Oswestry hospital tests if chewing gum can help surgery recovery

Robert Jones and Agnes Hunt Orthopaedic Hospital
Image caption Patients at the hospital are involved in 40 research projects there

A research team is to analyse if chewing gum can help patients recover after surgery.

The study at the Robert Jones and Agnes Hunt Orthopaedic Hospital near Oswestry is being run by Dr Gareth Ackland at University College London Hospitals.

It is one of 40 studies taking place at the hospital in Shropshire.

The study will assess if "sham feeding" can stop nausea after surgery which can be caused by a patient being starved before a general anaesthetic.

'Absorbed better'

Teresa Jones, research manager at the hospital said orthopaedic patients would be asked to chew gum for 30 minutes, four or five times a day, following surgery until they are discharged.

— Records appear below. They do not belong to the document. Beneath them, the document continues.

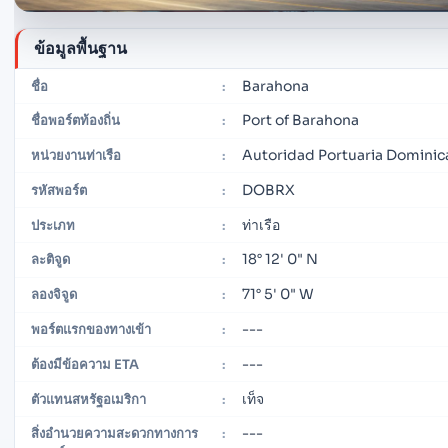
ข้อมูลพื้นฐาน
Barahona
ชื่อ
:
Port of Barahona
ชื่อพอร์ตท้องถิ่น
:
Autoridad Portuaria Dominic
หน่วยงานท่าเรือ
:
DOBRX
รหัสพอร์ต
:
ท่าเรือ
ประเภท
:
18° 12' 0" N
ละติจูด
:
71° 5' 0" W
ลองจิจูด
:
---
พอร์ตแรกของทางเข้า
:
---
ต้องมีข้อความ ETA
:
เท็จ
ตัวแทนสหรัฐอเมริกา
:
---
สิ่งอำนวยความสะดวกทางการ
:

She said: "Chewing the gum makes the brain think there's food coming down into the stomach. The chewing also activates the saliva glands so the stomach gets ready to take food in.

"So when the food does hit, or the drugs we've given patients straight after surgery, they are going to be absorbed better."

The hospital said chewing gum activated gastrointestinal hormones, which could help prevent nausea, vomiting and abdominal discomfort.

So-called gut motility is also believed to have an impact on other body systems and could protect patients from other illnesses while they are recovering, the hospital said.

The trial is expected to start in the next six weeks and the hospital will ask up to 50 patients undergoing hip and knee replacements to take part, unless they have dentures.